=== Begin Enclosure ===

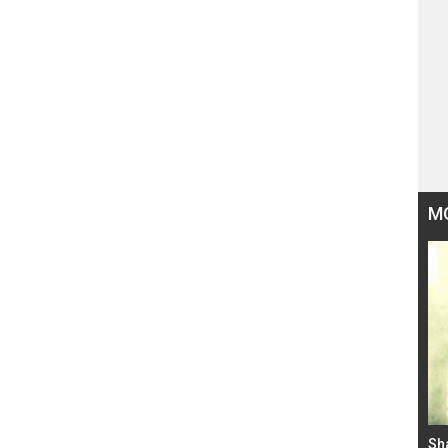
M
Bad Newz makers take a hilarious dig at Kabir
Sh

=== End Enclosure ===

TASK: Top to bottom, retype the listing exactly but drop every picture.

YOUR RESPONSE:
M
Bad Newz makers take a hilarious dig at Kabir
Sh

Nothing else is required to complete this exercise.